Thursday, February 16, 2012

EOL Phylogenetic Tree Challenge

34106 130 130The Encyclopedia of Life have announced the EOL Phylogenetic Tree Challenge. The contest has two purposes:


It provides a testbed for the Evolutionary Informatics community to develop robust methods for producing, serving, and evaluating large, biologically meaningful trees that will be useful both to the research community and to broader audiences.

It enables the Encyclopedia of Life to organise the information it aggregates according to phylogenetic relationships; in other words, it provides a direct pipeline from research results to practical use.


First prize is a trip to iEvoBio 2012, this year in Ottawa, Canada. For more details visit the challenge website. There is also an EOL community devoted to this challenge.

Challenges are great things, especially ones with worthwhile tasks and decent prizes.
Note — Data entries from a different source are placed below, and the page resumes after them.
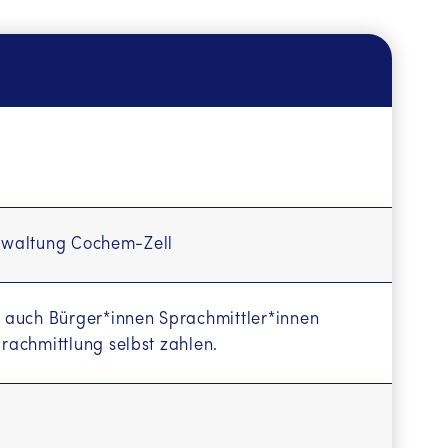
verwaltung Cochem-Zell
 auch Bürger*innen Sprachmittler*innen
rachmittlung selbst zahlen.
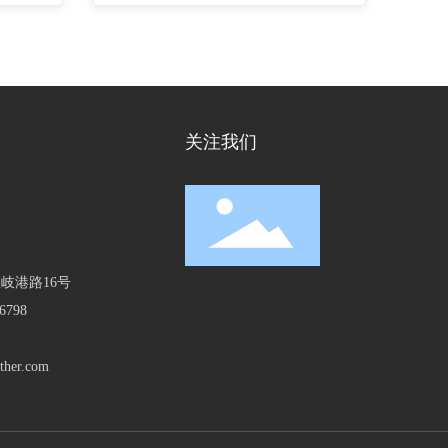
关注我们
岐港路16号
6798
ather.com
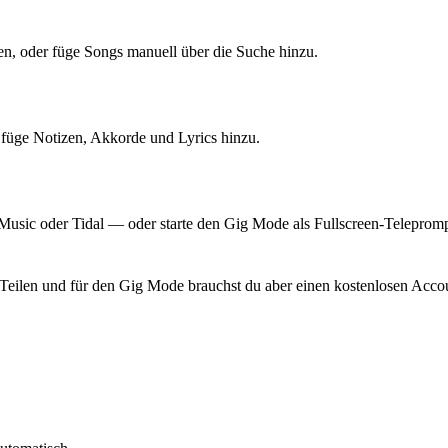
nnen, oder füge Songs manuell über die Suche hinzu.
 füge Notizen, Akkorde und Lyrics hinzu.
e Music oder Tidal — oder starte den Gig Mode als Fullscreen-Teleprom
eilen und für den Gig Mode brauchst du aber einen kostenlosen Acco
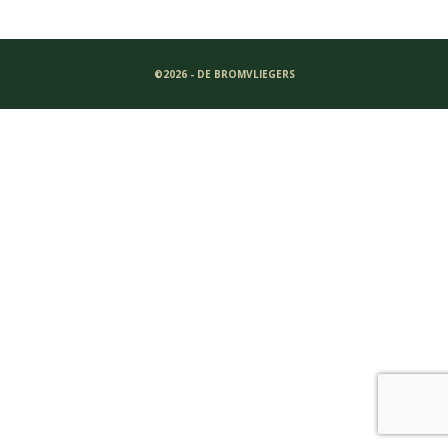
©2026 - DE BROMVLIEGERS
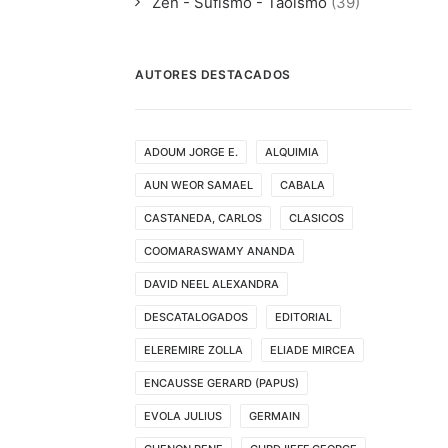
Zen - Sufismo - Taoismo
(39)
AUTORES DESTACADOS
ADOUM JORGE E.
ALQUIMIA
AUN WEOR SAMAEL
CABALA
CASTANEDA, CARLOS
CLASICOS
COOMARASWAMY ANANDA
DAVID NEEL ALEXANDRA
DESCATALOGADOS
EDITORIAL
ELEREMIRE ZOLLA
ELIADE MIRCEA
ENCAUSSE GERARD (PAPUS)
EVOLA JULIUS
GERMAIN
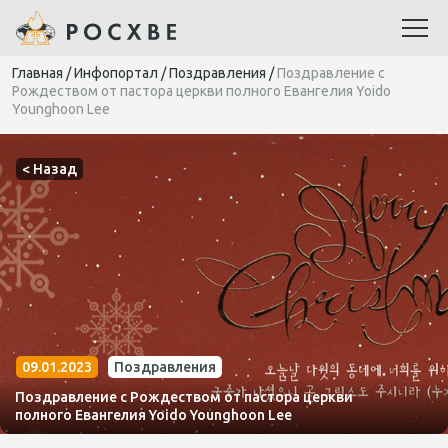
Главная
/
Инфопортал
/
Поздравления
/
Поздравление с
Рождеством от пастора церкви полного Евангелия Yoido
Younghoon Lee
< Назад
09.01.2023
Поздравления
Поздравление с Рождеством от пастора церкви
полного Евангелия Yoido Younghoon Lee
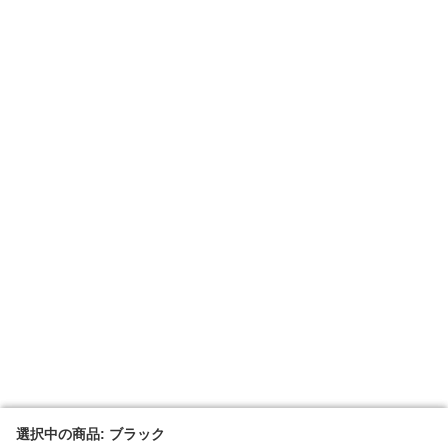
選択中の商品: ブラック
選択中の商品: ブラック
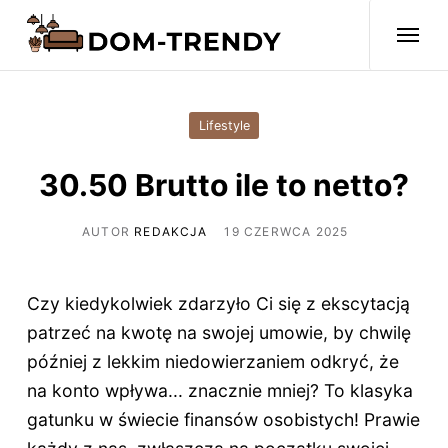
Lifestyle
30.50 Brutto ile to netto?
AUTOR
REDAKCJA
19 CZERWCA 2025
Czy kiedykolwiek zdarzyło Ci się z ekscytacją
patrzeć na kwotę na swojej umowie, by chwilę
później z lekkim niedowierzaniem odkryć, że
na konto wpływa... znacznie mniej? To klasyka
gatunku w świecie finansów osobistych! Prawie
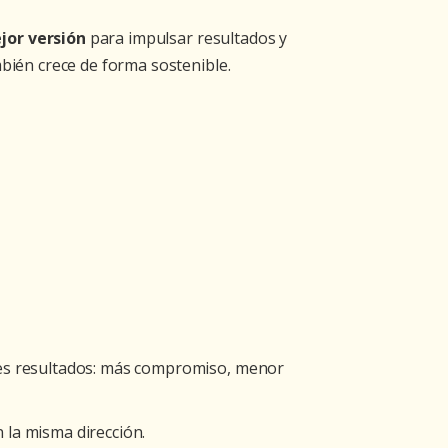
jor versión
para impulsar resultados y
mbién crece de forma sostenible.
ores resultados: más compromiso, menor
 la misma dirección.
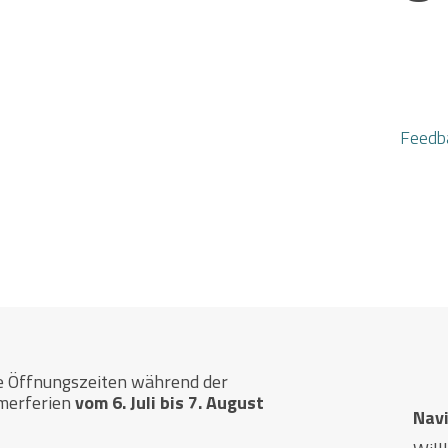
Feedb
e Öffnungszeiten während der
merferien
vom 6. Juli bis 7. August
Nav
EOL badly needs a phylogenetic perspective, so this is a welcome development.

But (there's always a but), I can't help feeling that we need something a little more radical. The tree of life isn't a tree. At deep levels it's a forest, and even at shallow levels things are a complicated tangle of gene trees. Sometimes the tree is clear, sometimes not, and some of this is real and some reflects our ignorance.

If you want a simple tree to navigate, then I'd argue that the NCBI tree is a pretty good start, and EOL already has this. What would be really cool is to have a way to navigate that makes it clear that phylogenetic knowledge has a degree of uncertainty, and that the "tree of life" might be better depicted as a set of overlapping trees. The mental image I have is of a collage of trees from different data sets, superimposed over each other, with perhaps an underlying consensus to help navigate. This visualisation could be zoomable, because in some ways the tree of life is fractal. Trees don't stop at species, as the wealth of barcoding and phylogeographic studies show. Given computational constraints (not to mention visualisation issues), I wonder whether there is an effective limit to the size of any one tree in terms of number of taxa. What varies is the taxonomic scope. So we could imagine a backbone tree based on slowly evolving genes, we zoom in and more trees appear, but at lower levels, and finally we hit populations and individuals, trees that may have 100's of samples, but a very narrow scope.

This is all rather poorly articulated, but I can't help wondering whether a phylogenetic classification will end up distorting the very thing we're trying to depict. It also looses connection with the underlying data (and trees), which for me is a huge drawback of existing classifications. There's no sense of why they are the way they are. There's a chance here to bring together ideas that have been kicking around in the phylogenetic community for a couple of decades and rethink how we navigate the "tree of life".